Los pasos de Harrison entre las vitrinas sucias y frías del Museo del Trocadéro, o hasta su sombra sutil en el puente Mirabeau, evocan imágenes intensas y trianguladas de silencio bajo el discreto velo cosmético, la ropa de punto y los tacones bajos de otras presencias reales en esa Ciudad Luz. Gertrude Stein, por ejemplo, a quien conoció en septiembre de 1914 en el Newnham College y no en su piso de la rue Fleurus, o Margaret Anderson y Jean Heap, las editoras de The Little Review, o bien Adrienne Monnier y Sylvia Beach, al frente de sus librerías en la rue de l’Odéon y en la rue Dupuytren. Apenas se suele reparar en esta unanimidad femenina por la costumbre de atender a una o varias minorías activas de letrados y artistas, parisinos de nacimiento o de arrimo. Por las terrazas de sus cafés serpeaban con naturalidad modelos como las hermanas Tylia y Bronia Perlmutter, la deslumbrante Kiki de Montparnasse y Olga Koklova (“rusa fatal y monoplana”, según César Vallejo) junto con narradoras como Colette y Djuna Barnes e intérpretes como Damia y Eve Curie. Ahí mismo trabajaban numerosas pintoras como Marie Laurencin, Greta Knutson, Suzanne Valadon, Tamara Lempicka y Maria Lani, fotógrafas como Thora Dardel y Berenice Abbott, cantantes como Suzy Solidor, Josephine Baker y Mady Lequeux. La ciudad era asimismo de poetas como Anna de Noailles y Beatrice Hastings, de memorialistas como Gertrude Beasley y Janet Flanner (Gênet), de bai­larinas como Ludmila Pitoëff y Edith von Bonsdroff, de actrices como Yvonne George. Al residir entre ellas, Harrison gozaba el pleno dominio de sus estudios y reflexiones sobre la religión temprana de los pueblos clásicos, y era la autora de una trilogía esencial: Prolegomena to the Study of Greek Religion (1903), Themis (1912) y Epilegomena to the Study of Greek Religion (1921), en cuya conclusión se filtró un ensayo de enorme pertinencia para la creación artística contemporánea, Ancient Art and Ritual (1913). Después de vivir bajo el golpeteo sutil de una academia sólo atenta a sí misma,
o mejor dicho de un ámbito cerrado y refractario y con puntos de vista viejos, Harrison se insta-
ló en París así como así, junto con su enorme interés por la religión temprana entre los griegos, rodeada de las voces del arte nuevo: avión, horse power, cinema, afficher, ballet mecánico, jazz band, radiograma, revue nègre, telegrafía sin hilos. Este léxico a duras penas ocultaba la vuelta de artistas y escritores a ciertas formas antiguas. Era como si a Ulises le pidieran lle­var sus ruegos a los dioses, y a ella le debió de gustar.

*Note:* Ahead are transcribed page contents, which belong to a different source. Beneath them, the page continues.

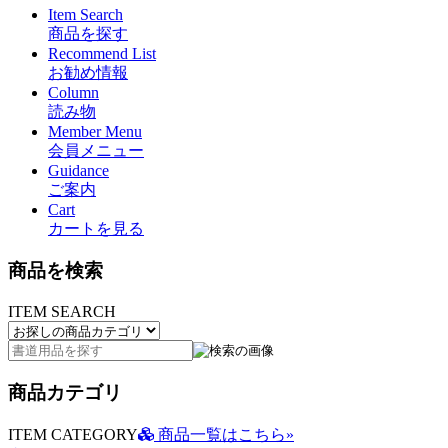
Item Search
商品を探す
Recommend List
お勧め情報
Column
読み物
Member Menu
会員メニュー
Guidance
ご案内
Cart
カートを見る
商品を検索
ITEM SEARCH
商品カテゴリ
ITEM CATEGORY
商品一覧はこちら»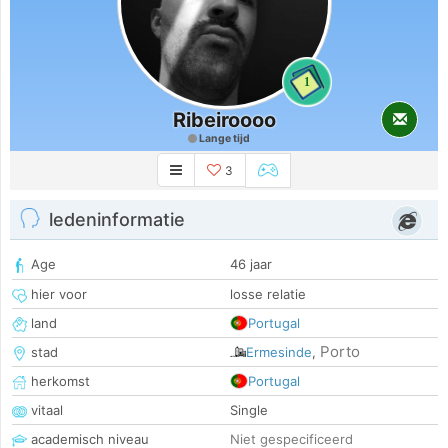
1
Ribeiroooo
Lange tijd
3
ledeninformatie
Age
46 jaar
hier voor
losse relatie
land
Portugal
Porto
stad
Ermesinde
,
herkomst
Portugal
vitaal
Single
academisch niveau
Niet gespecificeerd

Nada fue capaz de detener a Harrison en sus años formativos, y sus aportaciones más relevantes al conocimiento fueron, como apuntó Mirsky, “el descubrimiento del núcleo más antiguo de la religión griega, a partir de la capa ‘olímpica’ que Homero y Hesíodo colocaron después, y el análisis de los cimientos psicológicos del ritual-naturaleza”. Esto la puso en contacto con el pensamiento psicológico moderno, de donde libros como Themis y Epilegomena tienen una fuerte influencia de Bergson y Freud, lo que por otra parte la llevó al corazón mismo de las generaciones de la posguerra. La edad y su tiempo estimularon la curiosidad de Harrison, así que al trabajar en el manuscrito de Themis la religión primitiva se le había vuelto “un punto de partida para un estudio general del alma humana”.

Los recuerdos de Harrison, como sus mejores páginas, tienen un toque propio, al margen de cualquier inclín por lo convencional, como lo fueron sus años de estudio. Aquí se cuidó de no dejar fuera sino los desfiguros de la memoria, las palabras gastadas por la repetición, y al llegar al punto final tomó la decisión de regresar a Londres. Fue un invierno de una crudeza medieval el que se vivió en París entre 1925 y 1926, el Sena cubrió los muelles y las márgenes del río se colmaron de mirones que seguían al detalle el menester de los pescadores de ocasión. La nieve cayó tanto en Niza y Florencia como en París y Londres. Quienes debían estar en las mesas de Montecarlo permanecieron en París, entre lo más crudo y desnudo del Follies Bergère y el Moulin Rouge. Harrison, en Londres en ese momento, daba forma a su siguiente título, The Book of Bear. El último.